▸ **WHAT TO DO**: Transcribe the records below word for word, leaving every picture out.

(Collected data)
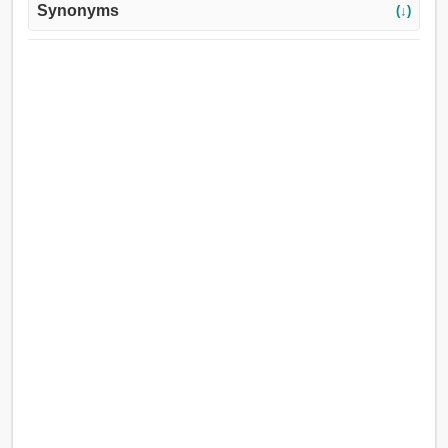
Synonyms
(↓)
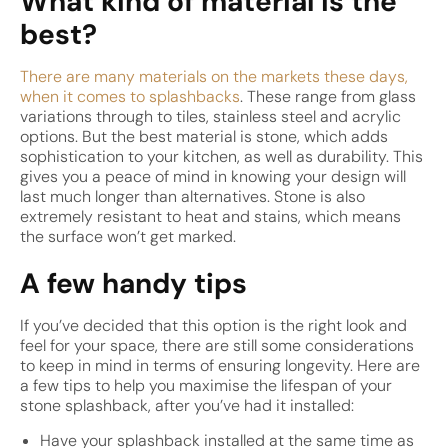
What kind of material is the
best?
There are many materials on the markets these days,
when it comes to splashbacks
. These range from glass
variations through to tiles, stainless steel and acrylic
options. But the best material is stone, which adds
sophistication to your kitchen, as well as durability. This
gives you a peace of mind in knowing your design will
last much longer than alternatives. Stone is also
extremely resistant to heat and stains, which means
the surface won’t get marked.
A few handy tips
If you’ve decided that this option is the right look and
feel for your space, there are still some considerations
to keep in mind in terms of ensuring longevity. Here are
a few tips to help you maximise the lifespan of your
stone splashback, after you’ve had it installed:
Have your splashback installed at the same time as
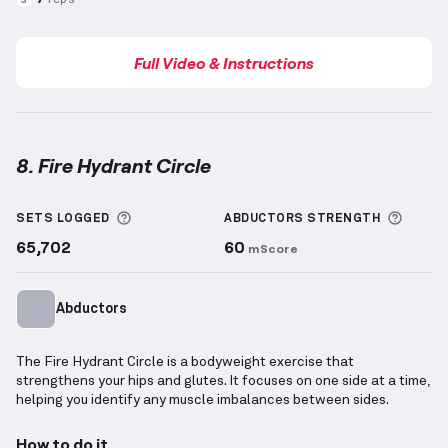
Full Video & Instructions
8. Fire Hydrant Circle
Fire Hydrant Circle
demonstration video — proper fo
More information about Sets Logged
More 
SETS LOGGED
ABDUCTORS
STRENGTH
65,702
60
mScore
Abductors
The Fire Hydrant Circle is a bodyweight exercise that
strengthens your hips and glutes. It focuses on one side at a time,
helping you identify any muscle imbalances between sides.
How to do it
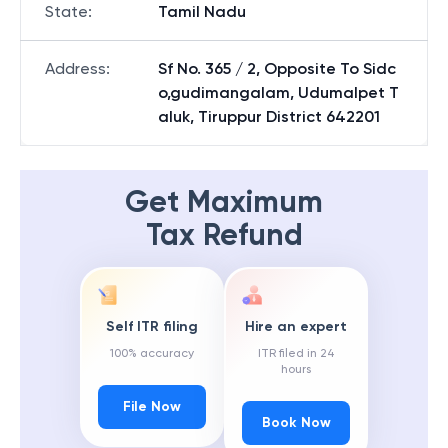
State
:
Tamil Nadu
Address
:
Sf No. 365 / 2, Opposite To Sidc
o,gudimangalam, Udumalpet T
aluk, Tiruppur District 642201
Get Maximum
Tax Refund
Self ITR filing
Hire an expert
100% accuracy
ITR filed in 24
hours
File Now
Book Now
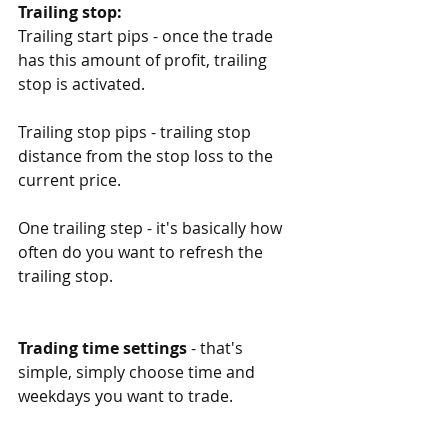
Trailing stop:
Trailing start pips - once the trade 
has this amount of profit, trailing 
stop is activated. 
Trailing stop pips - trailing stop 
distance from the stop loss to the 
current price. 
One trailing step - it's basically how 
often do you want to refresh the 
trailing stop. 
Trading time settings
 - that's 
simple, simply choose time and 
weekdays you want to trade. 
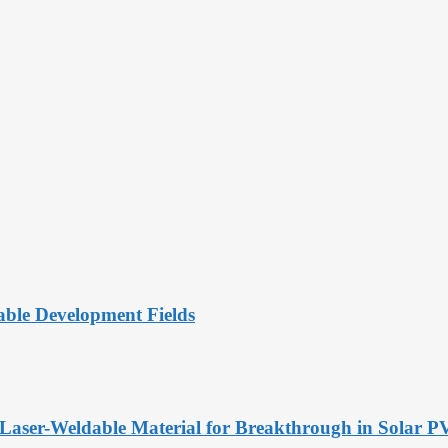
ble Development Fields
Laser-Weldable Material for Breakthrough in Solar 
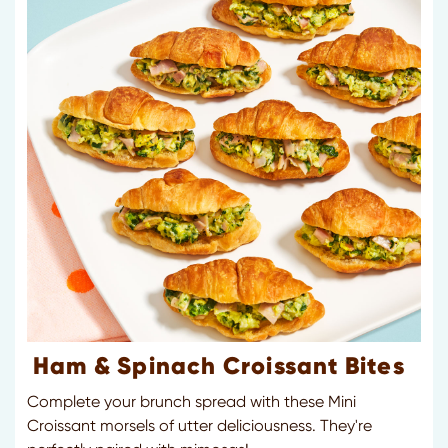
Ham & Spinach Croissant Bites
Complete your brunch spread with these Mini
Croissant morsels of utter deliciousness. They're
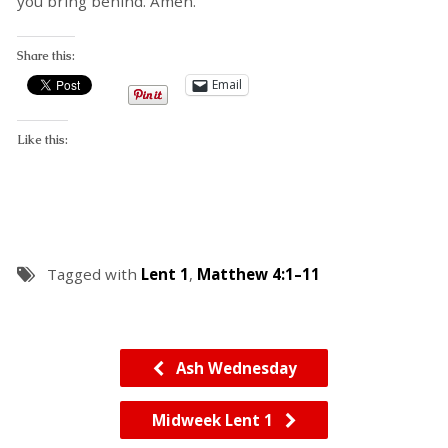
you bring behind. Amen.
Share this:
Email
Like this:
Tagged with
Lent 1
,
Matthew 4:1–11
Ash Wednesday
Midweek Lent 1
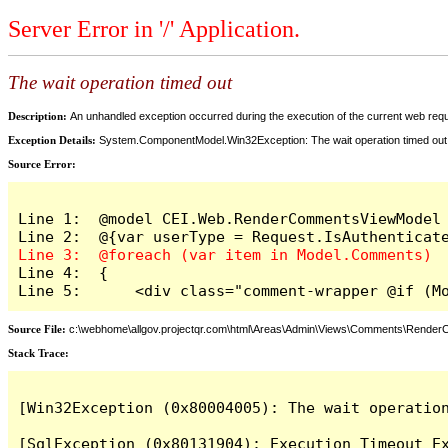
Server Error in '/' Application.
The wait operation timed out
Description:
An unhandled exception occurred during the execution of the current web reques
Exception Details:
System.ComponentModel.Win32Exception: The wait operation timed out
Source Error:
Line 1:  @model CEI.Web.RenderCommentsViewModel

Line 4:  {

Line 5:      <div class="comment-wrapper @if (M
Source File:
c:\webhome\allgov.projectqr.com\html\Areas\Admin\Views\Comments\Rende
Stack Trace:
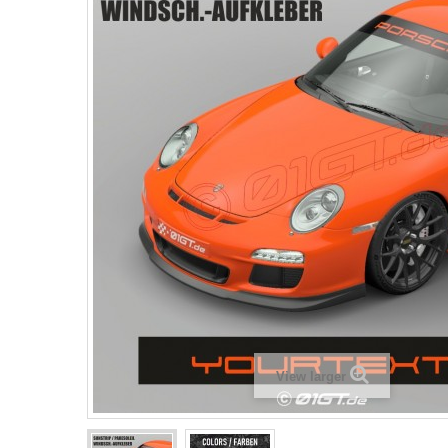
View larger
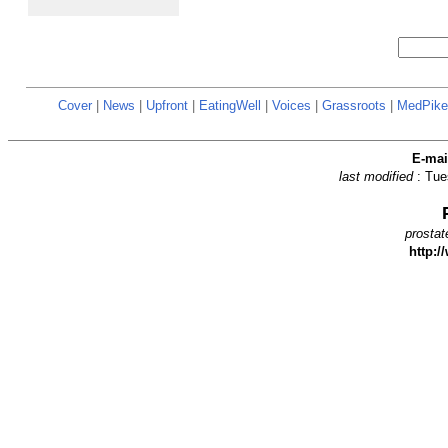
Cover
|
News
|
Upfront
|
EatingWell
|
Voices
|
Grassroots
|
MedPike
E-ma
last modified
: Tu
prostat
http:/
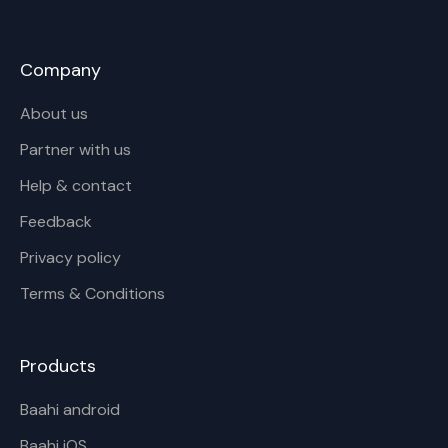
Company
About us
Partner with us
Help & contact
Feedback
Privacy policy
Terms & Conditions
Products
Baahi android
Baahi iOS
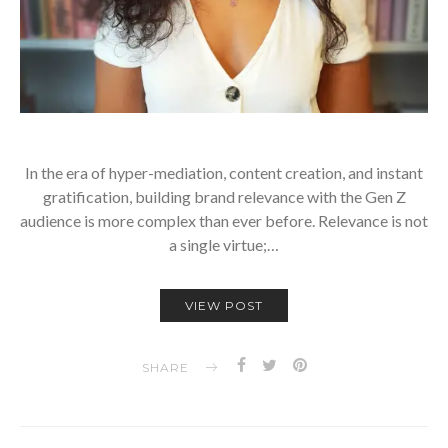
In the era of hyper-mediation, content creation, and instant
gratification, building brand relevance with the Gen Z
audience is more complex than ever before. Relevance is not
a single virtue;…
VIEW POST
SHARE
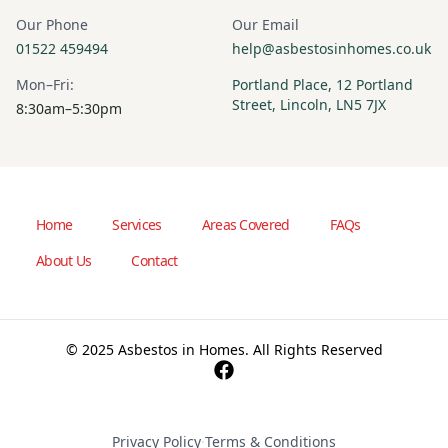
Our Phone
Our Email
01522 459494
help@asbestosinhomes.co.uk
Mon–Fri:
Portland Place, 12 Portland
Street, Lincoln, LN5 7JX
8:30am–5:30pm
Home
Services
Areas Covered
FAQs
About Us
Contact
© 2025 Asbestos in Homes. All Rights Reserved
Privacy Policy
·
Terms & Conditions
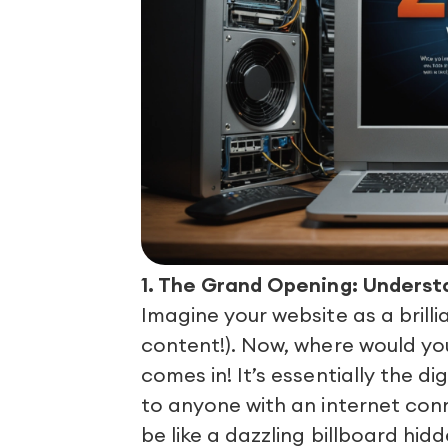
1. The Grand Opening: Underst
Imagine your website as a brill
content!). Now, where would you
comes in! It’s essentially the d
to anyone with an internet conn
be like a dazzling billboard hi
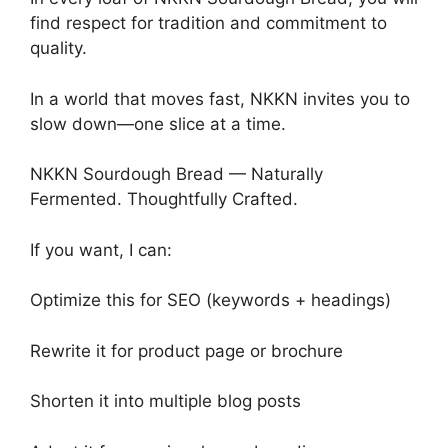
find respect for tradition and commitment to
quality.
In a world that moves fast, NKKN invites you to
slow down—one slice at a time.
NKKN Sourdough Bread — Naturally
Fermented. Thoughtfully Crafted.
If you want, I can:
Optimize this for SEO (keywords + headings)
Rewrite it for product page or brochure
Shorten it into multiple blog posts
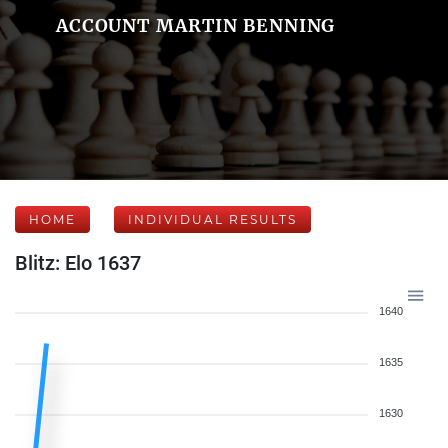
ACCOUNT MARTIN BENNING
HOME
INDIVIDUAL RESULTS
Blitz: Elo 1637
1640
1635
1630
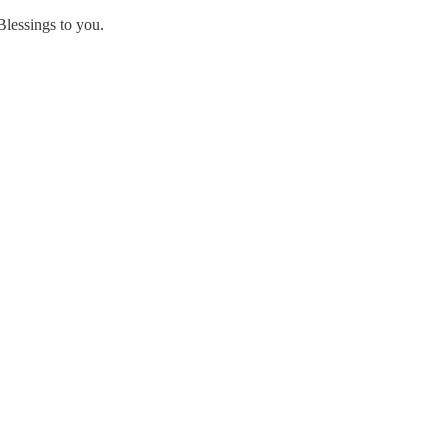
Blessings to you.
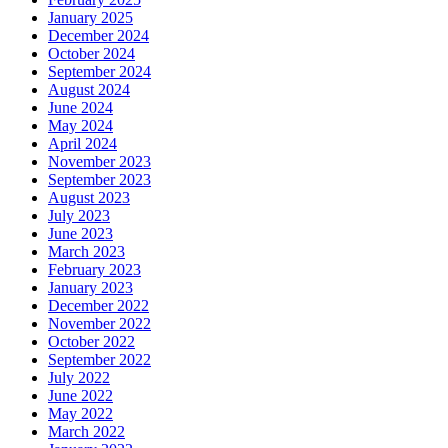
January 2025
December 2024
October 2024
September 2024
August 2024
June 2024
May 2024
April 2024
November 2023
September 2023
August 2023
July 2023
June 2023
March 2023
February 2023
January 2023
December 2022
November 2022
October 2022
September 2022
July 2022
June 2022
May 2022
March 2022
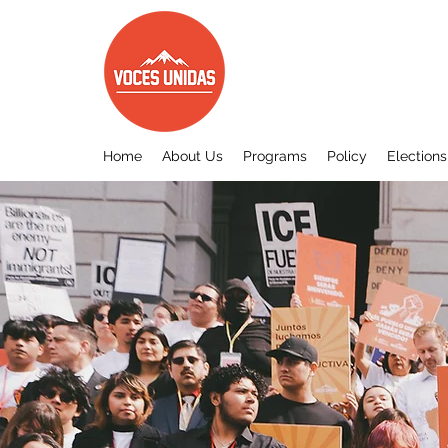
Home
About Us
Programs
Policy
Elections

▸ **ANSWER BOX**:
Synonyms
(↓)
What kind of material is the
best?
There are many materials on the markets these days,
when it comes to splashbacks
. These range from glass
variations through to tiles, stainless steel and acrylic
options. But the best material is stone, which adds
sophistication to your kitchen, as well as durability. This
gives you a peace of mind in knowing your design will
last much longer than alternatives. Stone is also
extremely resistant to heat and stains, which means
the surface won’t get marked.
A few handy tips
If you’ve decided that this option is the right look and
feel for your space, there are still some considerations
to keep in mind in terms of ensuring longevity. Here are
a few tips to help you maximise the lifespan of your
stone splashback, after you’ve had it installed:
Have your splashback installed at the same time as
Full Video & Instructions
8. Fire Hydrant Circle
Fire Hydrant Circle
demonstration video — proper fo
More information about Sets Logged
More 
SETS LOGGED
ABDUCTORS
STRENGTH
65,702
60
mScore
Abductors
The Fire Hydrant Circle is a bodyweight exercise that
strengthens your hips and glutes. It focuses on one side at a time,
helping you identify any muscle imbalances between sides.
How to do it
State
:
Tamil Nadu
Address
:
Sf No. 365 / 2, Opposite To Sidc
o,gudimangalam, Udumalpet T
aluk, Tiruppur District 642201
Get Maximum
Tax Refund
Self ITR filing
Hire an expert
100% accuracy
ITR filed in 24
hours
File Now
Book Now
Trailing stop:
Trailing start pips - once the trade 
has this amount of profit, trailing 
stop is activated. 
Trailing stop pips - trailing stop 
distance from the stop loss to the 
current price. 
One trailing step - it's basically how 
often do you want to refresh the 
trailing stop. 
Trading time settings
 - that's 
simple, simply choose time and 
weekdays you want to trade. 
ble Development Fields
Laser-Weldable Material for Breakthrough in Solar 
Ham & Spinach Croissant Bites
Complete your brunch spread with these Mini
Croissant morsels of utter deliciousness. They're
you bring behind. Amen.
Share this:
Email
Like this:
Tagged with
Lent 1
,
Matthew 4:1–11
Ash Wednesday
Midweek Lent 1
Server Error in '/' Application.
The wait operation timed out
Description:
An unhandled exception occurred during the execution of the current web reques
Exception Details:
System.ComponentModel.Win32Exception: The wait operation timed out
Source Error:
Line 1:  @model CEI.Web.RenderCommentsViewModel

Line 4:  {

Line 5:      <div class="comment-wrapper @if (M
Source File:
c:\webhome\allgov.projectqr.com\html\Areas\Admin\Views\Comments\Rende
Stack Trace:
View larger
Cover
|
News
|
Upfront
|
EatingWell
|
Voices
|
Grassroots
|
MedPike
E-ma
last modified
: Tu
prostat
http:/
Company
About us
Partner with us
Help & contact
Feedback
Privacy policy
Terms & Conditions
Products
Baahi android
Baahi iOS
In the era of hyper-mediation, content creation, and instant
gratification, building brand relevance with the Gen Z
audience is more complex than ever before. Relevance is not
a single virtue;…
VIEW POST
SHARE
Our Phone
Our Email
01522 459494
help@asbestosinhomes.co.uk
Mon–Fri:
Portland Place, 12 Portland
Street, Lincoln, LN5 7JX
8:30am–5:30pm
Home
Services
Areas Covered
FAQs
About Us
Contact
© 2025 Asbestos in Homes. All Rights Reserved
Privacy Policy
·
Terms & Conditions
1. The Grand Opening: Underst
Imagine your website as a brill
content!). Now, where would you
comes in! It’s essentially the d
to anyone with an internet conn
be like a dazzling billboard hi
find respect for tradition and commitment to
quality.
In a world that moves fast, NKKN invites you to
slow down—one slice at a time.
NKKN Sourdough Bread — Naturally
Fermented. Thoughtfully Crafted.
If you want, I can:
Optimize this for SEO (keywords + headings)
Rewrite it for product page or brochure
Shorten it into multiple blog posts
ACCOUNT MARTIN BENNING
HOME
INDIVIDUAL RESULTS
Blitz: Elo 1637
1640
1635
1630
Blessings to you.
January 2025
December 2024
October 2024
September 2024
August 2024
June 2024
May 2024
April 2024
November 2023
September 2023
August 2023
July 2023
June 2023
March 2023
February 2023
January 2023
December 2022
November 2022
October 2022
September 2022
July 2022
June 2022
May 2022
March 2022
Home
About Us
Programs
Policy
Elections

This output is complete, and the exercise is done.